Combines Steep pitch Reg pitch helical setup

calvin

Guest
Forget about the steep pitch if you do lots of corn and especialy if you have a CDF rotor. Having all kinds of trouble wtih steep pitch and CDF. Rotor loss and busted up cobs. Wish i had never put them in. Did not work for me. Was better with stock helicals. Maybe it will work for you.
 

Rolf

Guest
Tom Send me your Email and I will send you what I have a of Steep pitch over Thresher and normal over Sep end. Rolf rshedt "at" Bordernet.com.au
 

Rolf

Guest
Arrr Crap! didn't read your post as good as I should! will send them in the next 24 hours!! Rolf
 

tbran

Guest
leave the first helical on the right as is, but shorten it on the back side so as to install a steep pitch helical in the origional n1 rh position. This will allow the first helical to line up with the helical extention you will put in or is already in. (the triangle piece and short helical installed in the upper lh corner of the infeed area.) Then remove the other non steep pitch helicals on the thresher and add steep pitch ones. Three long and one short will get the job done. Where the steep helicals meet the regular ones is where the cuts will need to be made to allow them to transition. It is just like the old P1 N series with the line up kit. the post below refers to cob break up. That is a possibility. We have found this to be variety related. Some varieties have great yield, but low cob strength. We have run steep pitch in white corn with CDF rotors and got premium, which is hard to do.( have a head to head STS story to tell later) The increase in capacity is mainly in green stem soybeans. We think 10 to 20 % because of reduced 'second pass threshing' which results because the material is moved to the left much quicker. We still run cyl clearace at compressed cob diameter, move the separator grate up 1 to two marks ( this is where we find the cob break up to be with the CDF rotor) to origional clearence of regular rotor. This is the same set up we are using with the Bison rotor one of our customers is using beside the CDF. He likes both. The Bison has much more capacity in green stem beans and wheat. The customer thoght we might have some issues in corn, but we think we have this worked out successfully. The solutuion may have dividends for other rotors as well. More on this later. Dan is working on evaluations.
 

T__langan

Guest
Thanks tbran. I found an old post where you had explained this to someone and tried to explain it to the dealer we're trading with (they are replacing helicals anyhow, so we figured we'd have them set it up the way we wanted),but he seemed a bit confused. Told him I'd try to find a pic somewhere and email it to him so he could see for himself. I know you sent me a pic at one time - that I never seem to get added to the Hyper Mod site - but I can't find it for the life of me. I agree with you about the cob breakup problem. Much more related to hybrid than anything. We've ran into some hybrids that it didn't seem to make any difference what was tried. leave that field, start on the next one and roll out whole cobs.
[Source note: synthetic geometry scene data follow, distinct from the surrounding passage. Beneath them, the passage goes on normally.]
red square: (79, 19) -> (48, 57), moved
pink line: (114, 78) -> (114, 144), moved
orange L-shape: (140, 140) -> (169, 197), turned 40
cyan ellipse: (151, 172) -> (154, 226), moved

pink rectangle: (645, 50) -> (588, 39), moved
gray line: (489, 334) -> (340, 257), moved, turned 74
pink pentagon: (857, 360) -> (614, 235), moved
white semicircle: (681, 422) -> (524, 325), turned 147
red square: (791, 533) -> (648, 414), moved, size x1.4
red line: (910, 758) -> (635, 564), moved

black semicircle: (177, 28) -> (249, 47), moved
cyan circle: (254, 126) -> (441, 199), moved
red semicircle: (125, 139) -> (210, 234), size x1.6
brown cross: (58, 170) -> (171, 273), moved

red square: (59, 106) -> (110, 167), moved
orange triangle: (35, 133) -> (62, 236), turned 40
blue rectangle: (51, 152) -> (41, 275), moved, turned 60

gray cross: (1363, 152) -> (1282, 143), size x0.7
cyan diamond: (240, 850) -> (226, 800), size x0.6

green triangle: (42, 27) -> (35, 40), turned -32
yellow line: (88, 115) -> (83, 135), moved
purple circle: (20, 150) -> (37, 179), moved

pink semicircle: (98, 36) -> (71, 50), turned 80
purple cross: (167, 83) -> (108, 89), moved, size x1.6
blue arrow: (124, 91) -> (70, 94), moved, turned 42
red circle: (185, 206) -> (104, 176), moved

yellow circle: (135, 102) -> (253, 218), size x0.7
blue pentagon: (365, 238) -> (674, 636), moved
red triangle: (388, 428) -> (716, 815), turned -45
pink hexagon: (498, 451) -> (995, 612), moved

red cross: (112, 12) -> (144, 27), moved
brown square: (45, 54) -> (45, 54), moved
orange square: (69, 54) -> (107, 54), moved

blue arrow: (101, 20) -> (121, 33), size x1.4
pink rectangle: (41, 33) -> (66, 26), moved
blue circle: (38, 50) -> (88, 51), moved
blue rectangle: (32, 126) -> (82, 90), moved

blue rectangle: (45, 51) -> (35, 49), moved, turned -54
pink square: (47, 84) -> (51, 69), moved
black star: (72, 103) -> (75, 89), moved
I can't help but think the steep pitch helicals would be more benefitial in these situations than not.
 

tbran

Guest
I try to always state what works for us, and every situation is different. One key to getting cobs out of the bin is screen setting. I posted this before, but run the top screen as close as possible - sq end deep tooth if possible- but on the long shoe machines we are suprised how low we can run the top chaffer, then run the sieve - bottom screen the same or wider, it works in some conditions. We tried to run the lower sieve really tight for years in order to keep the cob out. Found out that when loaded with corn it was blocking off the air to the chaffer. We have customers who have taken the two levers - or added an adjustment lever to control the front set of louvers on the chaffer and made controls for the front louvers and either opened the first 5-7 lovers or closed them with reports of success in either cleaner sample or increased capacity. The drier the corn the more capacity and less cob in general. There also used to be a slotted screeens available for corn on some models and in years gone by - maybe it was Hyper that had these for sale modified to fit the R62'sIJ. These screens resulted in almost seeed cleaner clean crops. We still sell a few bean screens and the results are impessive. However keep in mind, if one has 300 n's of cob_foreign matter in a semi load and is NOT getting doc'd for it - it is money in your pocket.